→ What you will do:
Everything in the data gets repeated exactly, except for the pictures.

→ Information provided:

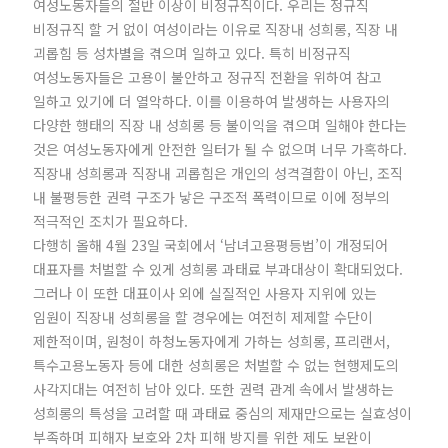
여성노동자들의 절반 이상이 비정규직이다. 우리는 정규직
비정규직 할 거 없이 여성이라는 이유로 직장내 성희롱, 직장 내
괴롭힘 등 성차별을 겪으며 일하고 있다. 특히 비정규직
여성노동자들은 고용이 불안하고 정규직 전환을 위하여 참고
일하고 있기에 더 열악하다. 이를 이용하여 발생하는 사용자의
다양한 행태의 직장 내 성희롱 등 불이익을 겪으며 일해야 한다는
것은 여성노동자에게 안전한 일터가 될 수 없으며 너무 가혹하다.
직장내 성희롱과 직장내 괴롭힘은 개인의 성격결함이 아닌, 조직
내 불평등한 권력 구조가 낳은 구조적 폭력이므로 이에 정부의
적극적인 조치가 필요하다.
다행히 올해 4월 23일 국회에서 ‘남녀고용평등법’이 개정되어
대표자를 처벌할 수 있게 성희롱 과태료 부과대상이 확대되었다.
그러나 이 또한 대표이사 외에 실질적인 사용자 지위에 있는
임원이 직장내 성희롱을 할 경우에는 여전히 제제할 수단이
제한적이며, 원청이 하청노동자에게 가하는 성희롱, 프리랜서,
특수고용노동자 등에 대한 성희롱은 처벌할 수 없는 현행제도의
사각지대는 여전히 남아 있다. 또한 권력 관계 속에서 발생하는
성희롱의 특성을 고려할 때 과태료 중심의 제재만으로는 실효성이
부족하며 피해자 보호와 2차 피해 방지를 위한 제도 보완이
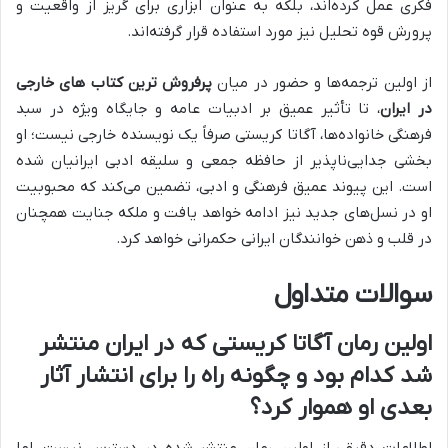
فکری عمل کرده‌اند، بلکه به عنوان ابزاری برای گریز از واقعیت و
پرورش قوه تحلیل نیز مورد استفاده قرار گرفته‌اند.
از اولین ترجمه‌ها و حضور در میان
پرفروش ترین کتاب های خارجی
در ایران
، تا تأثیر عمیق بر ادبیات عامه و جایگاه ویژه در سبد
فرهنگی خانواده‌ها، آگاتا کریستی صرفاً یک نویسنده خارجی نیست؛ او
بخشی جدایی‌ناپذیر از حافظه جمعی و سلیقه ادبی ایرانیان شده
است. این پیوند عمیق فرهنگی و ادبی، تضمین می‌کند که محبوبیت
او در نسل‌های جدید نیز ادامه خواهد یافت و ملکه جنایت همچنان
در قلب و ذهن خوانندگان ایرانی حکمرانی خواهد کرد.
سوالات متداول
اولین رمان آگاتا کریستی که در ایران منتشر
شد کدام بود و چگونه راه را برای انتشار آثار
بعدی او هموار کرد؟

→ Finished task:
여성노동자들의 절반 이상이 비정규직이다. 우리는 정규직
비정규직 할 거 없이 여성이라는 이유로 직장내 성희롱, 직장 내
괴롭힘 등 성차별을 겪으며 일하고 있다. 특히 비정규직
여성노동자들은 고용이 불안하고 정규직 전환을 위하여 참고
일하고 있기에 더 열악하다. 이를 이용하여 발생하는 사용자의
다양한 행태의 직장 내 성희롱 등 불이익을 겪으며 일해야 한다는
것은 여성노동자에게 안전한 일터가 될 수 없으며 너무 가혹하다.
직장내 성희롱과 직장내 괴롭힘은 개인의 성격결함이 아닌, 조직
내 불평등한 권력 구조가 낳은 구조적 폭력이므로 이에 정부의
적극적인 조치가 필요하다.
다행히 올해 4월 23일 국회에서 ‘남녀고용평등법’이 개정되어
대표자를 처벌할 수 있게 성희롱 과태료 부과대상이 확대되었다.
그러나 이 또한 대표이사 외에 실질적인 사용자 지위에 있는
임원이 직장내 성희롱을 할 경우에는 여전히 제제할 수단이
제한적이며, 원청이 하청노동자에게 가하는 성희롱, 프리랜서,
특수고용노동자 등에 대한 성희롱은 처벌할 수 없는 현행제도의
사각지대는 여전히 남아 있다. 또한 권력 관계 속에서 발생하는
성희롱의 특성을 고려할 때 과태료 중심의 제재만으로는 실효성이
부족하며 피해자 보호와 2차 피해 방지를 위한 제도 보완이
فکری عمل کرده‌اند، بلکه به عنوان ابزاری برای گریز از واقعیت و
پرورش قوه تحلیل نیز مورد استفاده قرار گرفته‌اند.
از اولین ترجمه‌ها و حضور در میان
پرفروش ترین کتاب های خارجی
در ایران
، تا تأثیر عمیق بر ادبیات عامه و جایگاه ویژه در سبد
فرهنگی خانواده‌ها، آگاتا کریستی صرفاً یک نویسنده خارجی نیست؛ او
بخشی جدایی‌ناپذیر از حافظه جمعی و سلیقه ادبی ایرانیان شده
است. این پیوند عمیق فرهنگی و ادبی، تضمین می‌کند که محبوبیت
او در نسل‌های جدید نیز ادامه خواهد یافت و ملکه جنایت همچنان
در قلب و ذهن خوانندگان ایرانی حکمرانی خواهد کرد.
سوالات متداول
اولین رمان آگاتا کریستی که در ایران منتشر
شد کدام بود و چگونه راه را برای انتشار آثار
بعدی او هموار کرد؟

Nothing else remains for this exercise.